*** Block opens ***

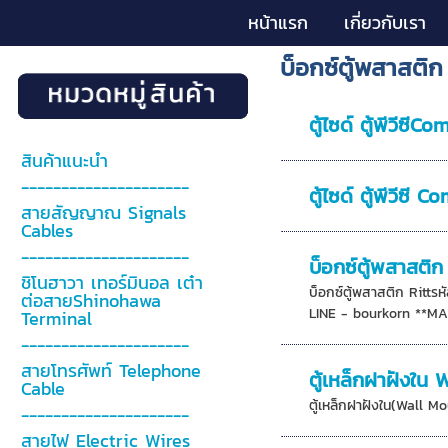
หน้าแรก
เกี่ยวกับเรา
บ็อกซ์ตู้พสาสติ
ตู้ไซด์ ตู้พีวีซี
สินค้าแนะนำ
---------------------
ตู้ไซด์ ตู้พีวีซี
สายสัญญาณ Signals
Cables
---------------------
บ็อกซ์ตู้พสาสติก 
ชิโนฮาวา เทอร์มินอล เต๋า
บ็อกซ์ตู้พสาสติก Ritt
ต่อสายShinohawa
LINE - bourkorn **MAI
Terminal
---------------------
สายโทรศัพท์ Telephone
ตู้เหล็กฝาฝังใ
Cable
ตู้เหล็กฝาฝังใน(Wall M
---------------------
สายไฟ Electric Wires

*** Block closes ***

◆ **WHAT YOU HAVE TO DO**
Please filter the entries for the word "พสาสต" and copy the lines that have it.

◆ **RESPONSE**
บ็อกซ์ตู้พสาสติ
บ็อกซ์ตู้พสาสติก 
บ็อกซ์ตู้พสาสติก Ritt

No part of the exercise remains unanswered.